Dr. Frederick Bauerschmidt has taught theology at Loyola since 1994 and is the chair of the Theology Department. His scholarly interests include medieval and modern theology, theology and the arts, and the relationship between theology and culture. He has published several books, most recently on the theology of St. Thomas Aquinas. He is ordained as a deacon in the Catholic Church and is married with three children.
Engineering and Society: Engineering, Design, and Creative Problem Solving in the Built World (EG103.01V)
The pyramids and Gothic cathedrals as well as transportation, communication, and sanitation systems are just some examples of our engineered world. Students explore what makes engineering unique from the sciences, the elements of design and creative problem-solving. Emphasis is given to the historical and social contents of engineering design and its impact on our society. We will look at the vision that drives innovation as well as visual, oral and verbal communication skills necessary to make ideas a reality.

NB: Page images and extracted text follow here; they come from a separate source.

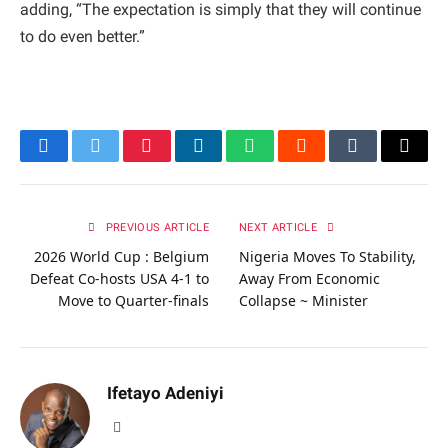
adding, “The expectation is simply that they will continue
to do even better.”
Facebook
Twitter
Pinterest
LinkedIn
WhatsApp
Reddit
Tumblr
Email
PREVIOUS ARTICLE
NEXT ARTICLE
2026 World Cup : Belgium
Nigeria Moves To Stability,
Defeat Co-hosts USA 4-1 to
Away From Economic
Move to Quarter-finals
Collapse ~ Minister
Ifetayo Adeniyi
Website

Suzanne Keilson earned a B.A. in Physics from Yale University and master’s and doctoral degrees in Applied Physics from Columbia University. Her post-doctoral studies in the signal processing of speech by the auditory system brought her to Johns Hopkins and Baltimore. Her research interests in engineering include biomedical engineering, signal processing, sustainable engineering and design education. She is an active member and serving on the board of the American Society for Engineering Education. She also serves as Associate Dean for Loyola College.
I am Molly Fredette, Director of The Study at Loyola. The Study’s mission is to provide academic support services to students and help all Loyola students become successful, independent learners. I report to the Dean of First Year Students and work closely with the AASC. In my role, I oversee the peer tutoring program, Supplemental Instruction, organization coaching, professional tutoring services (ESL, math and reading strategies), and I teach a series of Academic Success Workshops and provide 1-on-1 academic coaching to students. I also work closely with DSS, the Counseling Center, ALANA and faculty to identify and help students in academic distress. (This includes many first-years.) Lastly, I teach and advise in the STEP program, which is Loyola’s academic retention program aimed primarily at second semester freshmen and sophomores on academic probation.